Fighting can be healthy as long as both partners truly feel better afterwards. A good relationship isn’t one that has no arguments; it’s one that learns from them constructively to move forward in the relationship. Arguments only become toxic when situations do not get resolved. Many times you or your partner may hold grudges when you feel that your partner doesn’t understand why you’re upset, or that things wouldn’t be any different even if they did. This can form a toxic relationship if it’s not resolved properly. It’s nice to feel reassured that you’re not going through something alone and that’s exactly what couples need to do in order to feel like equals. Each partner needs the reassurance that, yes, their voice is heard, and yes, things will be different next time.
You’re not yourself
Change will happen regardless. When you’re in a relationship, even if you both change, you should be going in the same direction (for the better I hope). However, if you can’t be yourself around a person, you might want to reconsider spending time with them. Relationships can often go south when you’re scared to show parts of yourself that might not be well received. If you find yourself feeling like you have to constantly pretend or say things that don’t come naturally to you, it can be very stressful and unhealthy. Ask yourself, “Does this person make me feel like I can be myself around them?” If not, surround yourself with people that do.

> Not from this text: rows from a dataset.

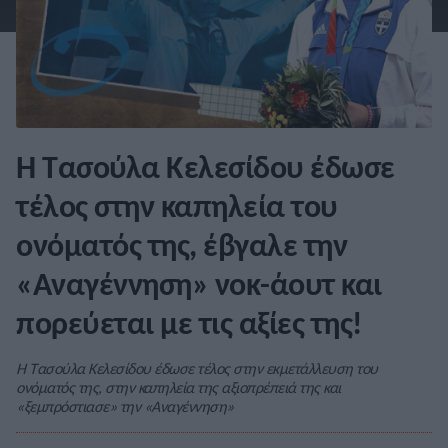
Η Τασούλα Κελεσίδου έδωσε
τέλος στην καπηλεία του
ονόματός της, έβγαλε την
«Αναγέννηση» νοκ-άουτ και
πορεύεται με τις αξίες της!
Η Τασούλα Κελεσίδου έδωσε τέλος στην εκμετάλλευση του
ονόματός της, στην καπηλεία της αξιοπρέπειά της και
«ξεμπρόστιασε» την «Αναγέννηση»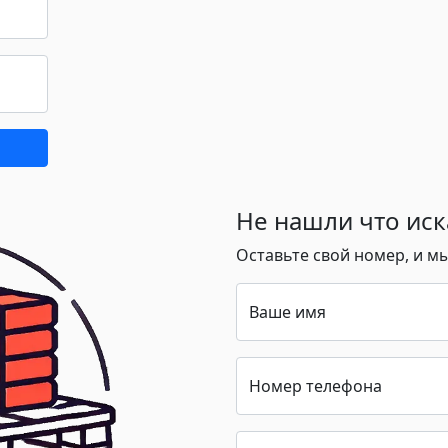
Не нашли что иск
Оставьте свой номер, и м
Ваше имя
Номер телефона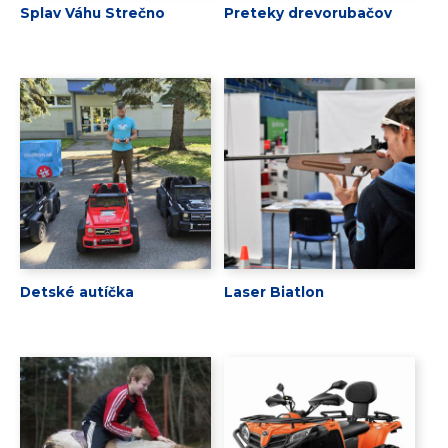
Splav Váhu Strečno
Preteky drevorubačov
Detské autíčka
Laser Biatlon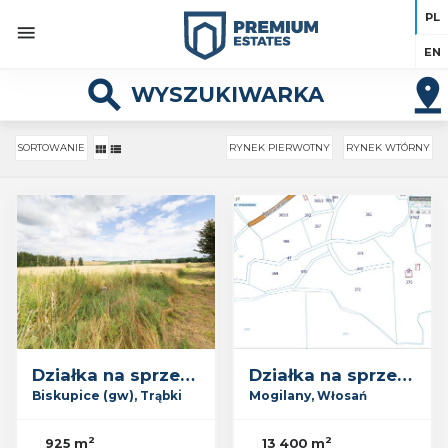
Premium Estates 2026
Wykonanie:
Galactica
PL
EN
search

WYSZUKIWARKA
SORTOWANIE
RYNEK PIERWOTNY
RYNEK WTÓRNY
POI
RYNEK
RYNEK
PIERWOTNY
WTÓRNY
RYSUJ
OBSZAR
Działka na sprzedaż
Działka na sprzedaż
Biskupice (gw),
Mogilany,
Trąbki
Włosań
2
2
925 m
13 400 m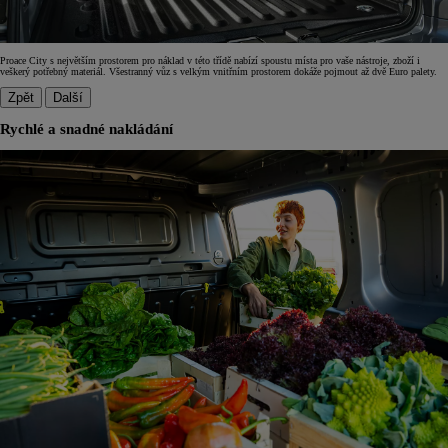
Proace City s největším prostorem pro náklad v této třídě nabízí spoustu místa pro vaše nástroje, zboží i
veškerý potřebný materiál. Všestranný vůz s velkým vnitřním prostorem dokáže pojmout až dvě Euro palety.
Zpět
Další
Rychlé a snadné nakládání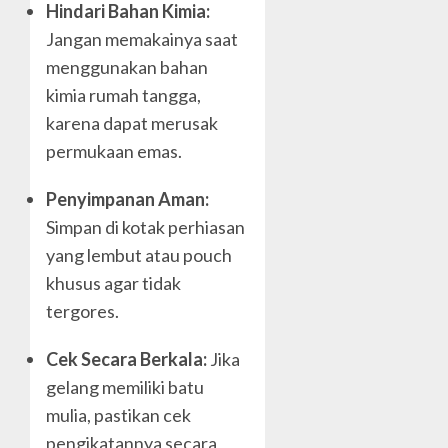
Hindari Bahan Kimia:
Jangan memakainya saat
menggunakan bahan
kimia rumah tangga,
karena dapat merusak
permukaan emas.
Penyimpanan Aman:
Simpan di kotak perhiasan
yang lembut atau pouch
khusus agar tidak
tergores.
Cek Secara Berkala:
Jika
gelang memiliki batu
mulia, pastikan cek
pengikatannya secara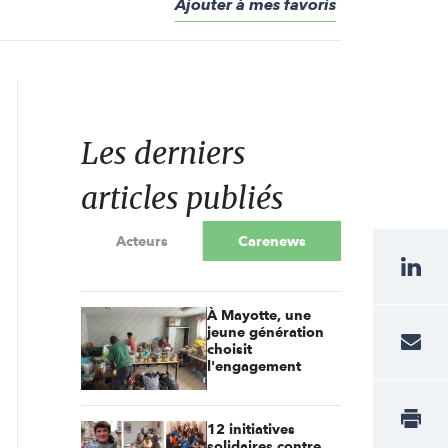
Ajouter à mes favoris
Les derniers
articles publiés
Acteurs
Carenews
À Mayotte, une
jeune génération
choisit
l'engagement
12 initiatives
solidaires contre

You may think you know what intimate partner violence looks like, but it isn’t as obvious as it seems. Grabbing her arm and saying “Get back here, I’m not done talking to you,’ or gripping his face and saying, ‘Look at me when I’m talking to you,’- these behaviours don’t necessarily cause physical damage, but they do represent low-level boiling points of conflict. This type of behaviour is typically overlooked when a woman does it. People find it cute or spunky, but you wouldn’t think the same way if we reversed the gender.
Always getting cussed
This is one of the biggest signs of a toxic relationship, and it would be black and white, but often you don’t even realise all the ways they’re putting you down. Sometimes, when too far into the relationship, you may already feel that you’re not the same or aren’t feeling good enough about yourself, so you may even agree with the negative things he/she says to you and about you. At first, it can seem like harmless fun, you’ll even go to the lengths of defending them, “that’s just how we play ha ha ha”, you know deep down it hurts a little when they point it out too much. In fact, criticism and contempt—including sarcasm, ridicule, name-calling, and body languages like sneering and eye-rolling—are two of relationship scientist John Gottman’s famous “Four Horsemen of the Apocalypse,” or signs of a failing relationship.
Not getting physical
Kissing, hugging, and skin-to-skin contact releases feel-good endorphins, so if you’re not being affectionate on a regular basis, you’re missing out an important part of a healthy romantic relationship. Reportedly, men and women who reported frequent kissing were more sexually satisfied, and men are happier with their relationships overall. Even your sleeping situation may be a red flag that something isn’t right: In a 2001 British study, the farther apart couples slept; the less likely they were to be happy with their relationships.
No more friends
I hope that you will notice this if it’s happening to you, but sometimes your partner can have too much of an influence on your own life. When a partner wants you to break off relationships with friends and family, that’s a sign of a toxic relationship. Isolating you from friends and family is upsetting because it is an attempt to control and manipulate without interference from your friends. This one is a serious one that can lead to forms of abuse, so please keep a look out for it.
It’s always you
You’re angry with him/her for something they just did, but somehow they have you feeling bad moments later. They always seem to have a knack for making you feel guilty and indebted to him/her. You always feel obligated to give in to whatever they want; especially when they remind you of that thoughtful gesture they did just last week. Last week?! I know! How special do you feel? When every gesture comes with strings attached, it might be time to cut the cord. Next time you get into a little argument about something, pay close attention, see if they are manipulating the situation for their own benefit. Don’t fall for that crap! It’s a flipping trap.
Just a little side note, sometimes we need a little reminder – or some cold hard advice! Lack of communication is a crucial point to bring out. To put it simply, without communication, there is no relationship. Period.